Cultivation of a wild type Taenia crassiceps isolate from a zoo-kept Lemur and its application in anthelmintic drug testing

Taenia crassiceps, a cestode cycling between canids and rodents, poses a significant threat to zoo-kept primates, which are highly susceptible to severe cysticercosis. Fenbendazole is commonly used for treatment, though efficacy varies with lesion severity and localization of the disease-causing metacestode. In this study, T. crassiceps metacestodes, molecularly confirmed, were obtained from skin lesions collected from a Lemur catta that died at Zoo Salzburg. Parasites were cultured and treated with standard anthelmintics – albendazole, fenbendazole, mebendazole, and praziquantel – at 40 μM to evaluate in vitro efficacy. Young (1-week) and old (17-week) cultures were used to asses drug efficacy by damage-marker release assay measuring the release of phosphoglucose isomerase (PGI) after 5 and 12 days. An automated assay measured motility reduction. Both drug testing methods were adapted from a well-established in vitro system for Echinococcus, enabling future cross-species comparisons. Praziquantel showed the most pronounced effect on parasite integrity after 12 days (29 % PGI release versus detergent control) and completely halted motility. Benzimidazoles were less effective when tested at same concentrations. Albendazole and mebendazole showed moderate PGI release (14 %), while fenbendazole showed none. Among benzimidazoles, mebendazole reduced motility most (49 %), followed by albendazole (56 %) and fenbendazole (87 %).

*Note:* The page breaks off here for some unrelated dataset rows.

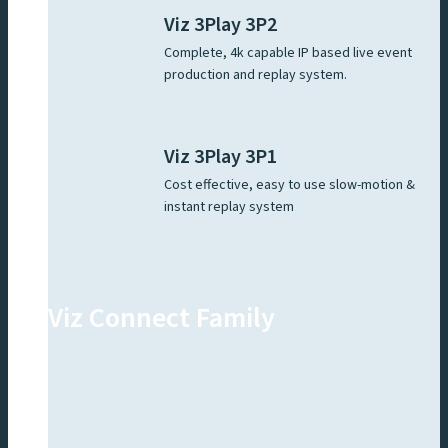
Viz 3Play 3P2
Complete, 4k capable IP based live event
production and replay system.
Viz 3Play 3P1
Cost effective, easy to use slow-motion &
instant replay system
Viz Connect Family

We successfully adapted in vitro screening methods for T. crassiceps metacestodes using established techniques for Echinococcus. Although not aimed at identifying alternative treatments, findings suggest praziquantel – alone or with mebendazole – may offer more effective management for T. crassiceps in zoo primates than fenbendazole alone until better therapies become available.